The 2007 Tocopilla earthquake occurred on November 14 at 12:40:50 local time. Its epicenter was located between Quillagua and Tocopilla, affecting the Tarapacá and the Antofagasta regions in northern Chile. The earthquake had a moment magnitude of 7.7 and lasted about 3 minutes and 35 seconds. Seventeen aftershocks of magnitude greater than 5.3, including one of magnitude 7.1 and two others of magnitude 6.3 or higher, were recorded. The Pacific Tsunami Warning Center issued a tsunami warning, stating a tsunami had been generated; after one hour, this warning was cancelled. The earthquake was felt from Santiago, 1,245 km south from the epicenter, to La Paz, about 700 km north-northeast.

== Tectonic summary ==
The USGS reported that the earthquake resulted from the release of stresses generated by the subduction of the oceanic Nazca plate beneath the South American plate. In this region, known as the Peru-Chile subduction zone, the Nazca plate thrusts beneath South America at a rate of approximately 79 mm/year in an east-northeast direction. This earthquake indicates subduction-related thrusting, likely on the interface between these two plates.

This earthquake occurred near (and within) the southern end of the rupture area of the great magnitude 9.1 earthquake of 1877, which produced a destructive tsunami and whose source region has since the late 1970s been recognized as a potentially dangerous seismic gap.
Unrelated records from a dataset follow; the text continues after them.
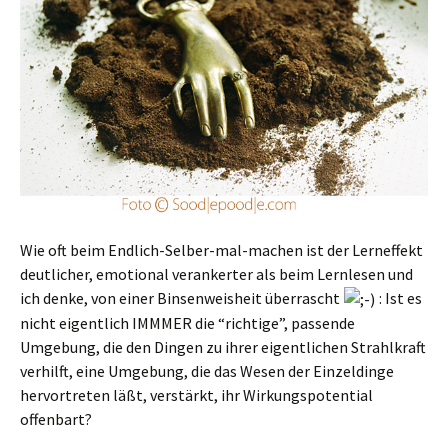
Wie oft beim Endlich-Selber-mal-machen ist der Lerneffekt
deutlicher, emotional verankerter als beim Lernlesen und
ich denke, von einer Binsenweisheit überrascht
: Ist es
nicht eigentlich IMMMER die “richtige”, passende
Umgebung, die den Dingen zu ihrer eigentlichen Strahlkraft
verhilft, eine Umgebung, die das Wesen der Einzeldinge
hervortreten läßt, verstärkt, ihr Wirkungspotential
offenbart?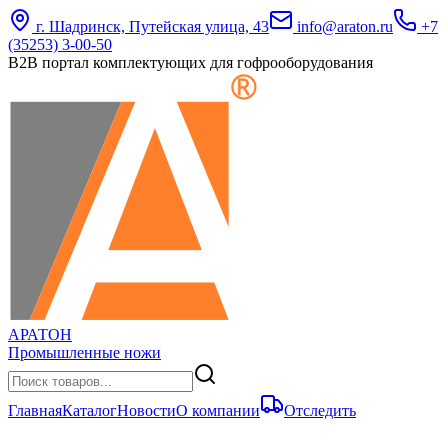
г. Шадринск, Путейская улица, 43
info@araton.ru
+7
(35253) 3-00-50
B2B портал комплектующих для гофрооборудования
АРАТОН
Промышленные ножи
Главная
Каталог
Новости
О компании
Отследить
In 1995, a magnitude 8.0 earthquake occurred in the same subduction zone approximately 200 km further south of the November 14 event.

==Damage and casualties==
At least two deaths have been attributed to this earthquake: an 88-year-old woman crushed under a collapsing wall at Tocopilla, and a 54-year-old woman whose exact cause of death remains unknown. There were also reports of widespread power outages in the region, including the cities of Antofagasta, Calama and Arica. The earthquake disrupted copper mining in the region; because Chile is the world's top supplier of copper, the earthquake caused prices of the metal to jump by more than six percent. Tin prices also rose four percent to reach a record high. There were reports of several dozen road workers trapped inside a collapsed highway tunnel. Two hundred homes were destroyed by the shaking and up to 15,000 people were displaced. In Tocopilla alone, 1,000 homes were demolished, representing 30 percent of all standing structures.